Snowmelt transport of neonicotinoid insecticides to Canadian Prairie wetlands

•Sources of neonicotinoid contamination to wetlands before spring seeding.•Neonicotinoid residues were detected in bottom-layer snow, particulate, and meltwater.•Snow meltwater transports neonicotinoids from previously treated fields to wetlands.•Temporary wetlands are at greater risk for neonicotinoid contamination.

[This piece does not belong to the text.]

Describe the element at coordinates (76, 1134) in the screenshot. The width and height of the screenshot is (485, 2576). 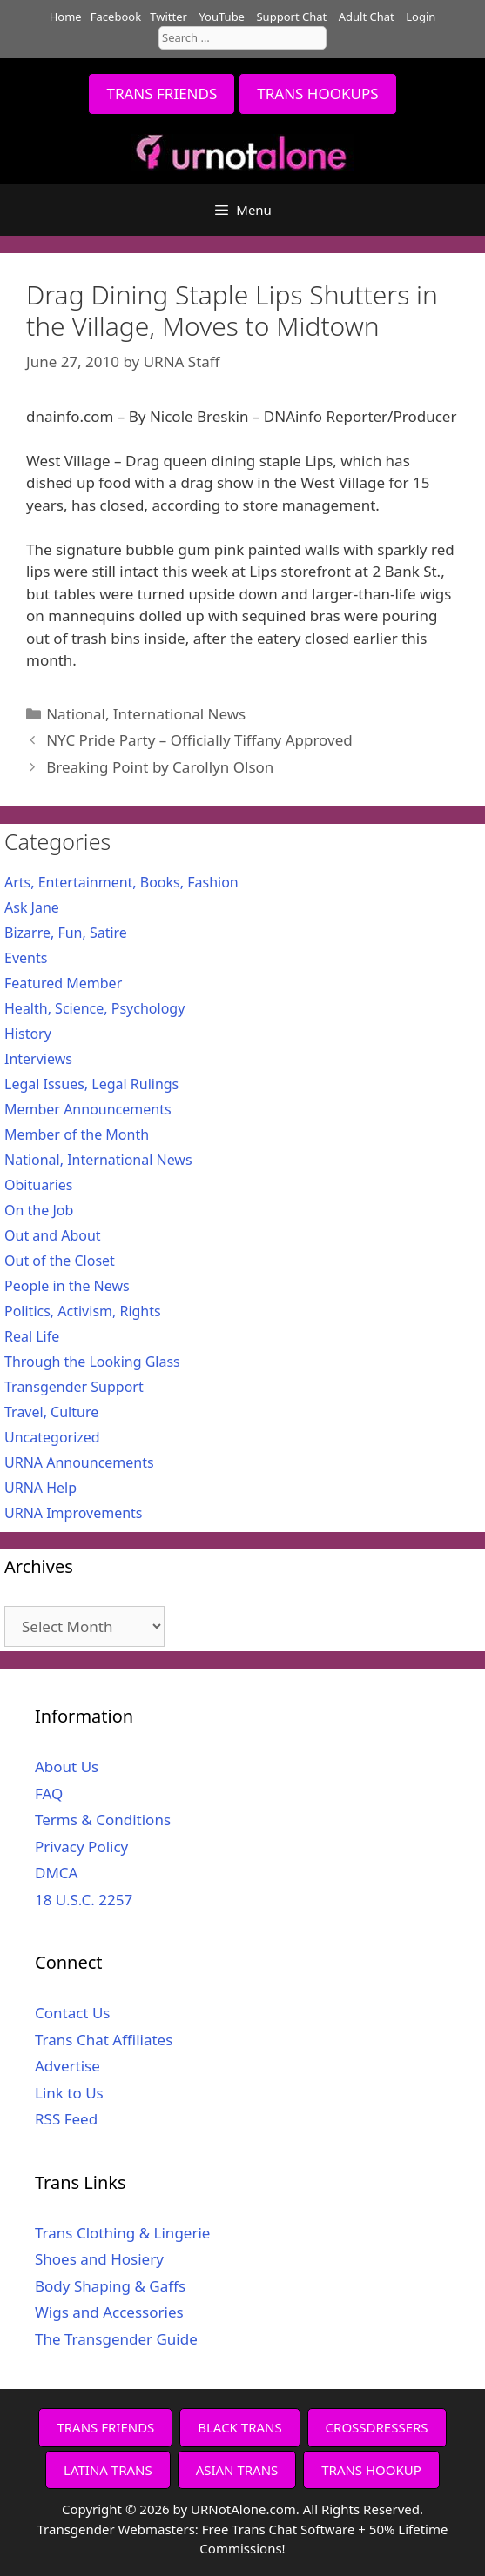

During the growing season, neonicotinoid insecticides are frequently transported to surface water systems after rainfall events. However, detectable levels of neonicotinoids have also been found in wetlands during early spring, after ice-off but before crop seeding, representing an unexpected long-term exposure risk for aquatic organisms. This suggests long-term persistence, though origins and transport mechanisms remain unknown. We sampled 16 agricultural fields in the Canadian Prairies to investigate whether snow meltwater, particulate matter, top- (15 cm) or bottom-layer (15 cm) snow were potential sources of spring neonicotinoid contamination to receiving wetlands. Agricultural fields were selected based on the previous year’s crop: eight canola fields (clothianidin-treated seed) and eight oat fields (un-treated). We further sampled the wetlands draining those same oat and canola fields from ice-off to seeding to assess changes in neonicotinoid concentrations over time. Top-layer snow was below the limit of quantification for both canola and oat fields. Neonicotinoid concentrations (sum of clothianidin and thiamethoxam) were highest in meltwater (canola, mean: 267 ± 72.2 ng L−1; max: 633), but also detected in bottom-layer snow (oat, mean: 36.1 ± 9.18 ng L−1; max: 92.9), and soil particulate matter (canola, mean: 10.2 ± 1.82 μg/kg; max: 17.2). Concentrations in meltwater showed a stronger relationship (R2 = 0.35) with initial concentrations in wetland water than any other source type. Temporary wetland hydrology is largely fed by meltwater thus spring total neonicotinoid concentrations were higher in temporary wetlands than seasonal/semi-permanent wetlands (P = 0.003). Only clothianidin was detected in soil particulate matter samples, including from oat fields not treated the year before, confirming this compound can persist over multiple years under local field conditions. The results of this study suggest that under normal agricultural practices, wetlands in colder climates are likely to be contaminated even before seeding occurs through persistence of neonicotinoids in soil and transport by snowmelt and particulate to surface water during spring runoff.